WORK REQUIRED: The records below are to be copied exactly, with every picture left out.

(Transcribed page contents)
=-=-=-=-=

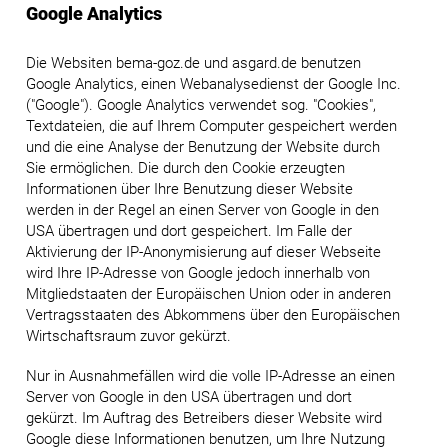
Google Analytics
Die Websiten bema-goz.de und asgard.de benutzen
Google Analytics, einen Webanalysedienst der Google Inc.
("Google"). Google Analytics verwendet sog. "Cookies",
Textdateien, die auf Ihrem Computer gespeichert werden
und die eine Analyse der Benutzung der Website durch
Sie ermöglichen. Die durch den Cookie erzeugten
Informationen über Ihre Benutzung dieser Website
werden in der Regel an einen Server von Google in den
USA übertragen und dort gespeichert. Im Falle der
Aktivierung der IP-Anonymisierung auf dieser Webseite
wird Ihre IP-Adresse von Google jedoch innerhalb von
Mitgliedstaaten der Europäischen Union oder in anderen
Vertragsstaaten des Abkommens über den Europäischen
Wirtschaftsraum zuvor gekürzt.
Nur in Ausnahmefällen wird die volle IP-Adresse an einen
Server von Google in den USA übertragen und dort
gekürzt. Im Auftrag des Betreibers dieser Website wird
Google diese Informationen benutzen, um Ihre Nutzung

=-=-=-=-=

SOLUTION FOR THIS TASK:
Google Analytics
Die Websiten bema-goz.de und asgard.de benutzen
Google Analytics, einen Webanalysedienst der Google Inc.
("Google"). Google Analytics verwendet sog. "Cookies",
Textdateien, die auf Ihrem Computer gespeichert werden
und die eine Analyse der Benutzung der Website durch
Sie ermöglichen. Die durch den Cookie erzeugten
Informationen über Ihre Benutzung dieser Website
werden in der Regel an einen Server von Google in den
USA übertragen und dort gespeichert. Im Falle der
Aktivierung der IP-Anonymisierung auf dieser Webseite
wird Ihre IP-Adresse von Google jedoch innerhalb von
Mitgliedstaaten der Europäischen Union oder in anderen
Vertragsstaaten des Abkommens über den Europäischen
Wirtschaftsraum zuvor gekürzt.
Nur in Ausnahmefällen wird die volle IP-Adresse an einen
Server von Google in den USA übertragen und dort
gekürzt. Im Auftrag des Betreibers dieser Website wird
Google diese Informationen benutzen, um Ihre Nutzung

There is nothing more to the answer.